Historic district in Massachusetts, United States

The Ashburnham Center Historic District is a historic district encompassing the core of the village center of Ashburnham, Massachusetts in the United States. It is a well-preserved industrial village that experienced its most significant period of growth in the mid-19th century. The district was added to the National Register of Historic Places in 1999.

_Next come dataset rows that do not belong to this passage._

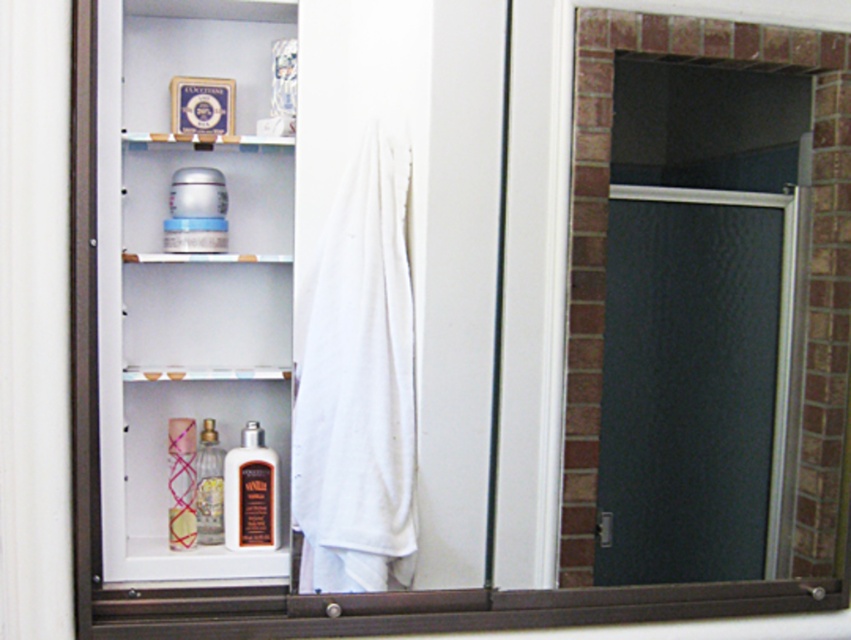 You are organizing the bathroom shelves and want to place the brown matte lotion at center and the translucent glass perfume bottle at center on the same shelf. Which one should you place on the left to maintain proper alignment?

You should place the translucent glass perfume bottle at center on the left side since the brown matte lotion at center is positioned to its right.

Based on the photo, you are organizing the bathroom shelves and want to place the white cotton robe at center and the translucent glass bottles at center on the same shelf. Which item should you place first to ensure they both fit?

The white cotton robe at center is smaller than the translucent glass bottles at center, so you should place the translucent glass bottles at center first to accommodate their larger size, then the white cotton robe at center.

You are organizing items in a bathroom and need to place a new item that requires more vertical space. Which object between the white cotton robe at center and the translucent glass bottles at center should you place it next to, considering their height?

The white cotton robe at center is taller than the translucent glass bottles at center, so you should place the new item next to the white cotton robe at center to accommodate its height requirement.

==Description and history==
Ashburnham was first settled in 1739, but was abandoned due to the danger of Native American attacks in the 1740s, and was not permanently settled until 1753. The town was incorporated in 1765, and achieved its present boundaries in 1824. The original town center was located atop a hill north of the present town center, where its first meeting house was built. Its economic and civic focus shifted south, to the area between two branches of Phillips Brook, both of which were dammed for industrial purposes in the late 18th century. Development was only modest until the industrial period of 1830–1855, when industrial development along Phillips Brook spurred significant growth. The old meeting house was abandoned for a new Congregational church (1834) on Main Street (the timbers of the old meeting house were used to build a town house, which still stands at 79 Main Street). The economic activity resulted in the construction of a significant number of Greek Revival houses, many of which survive in some form. In the second half of the 19th century, residential growth was modest. Still, a number of notable civic buildings were built, including a Methodist (later Roman Catholic) church in 1870, the Stevens Library (1890), and a new Town Hall (1904).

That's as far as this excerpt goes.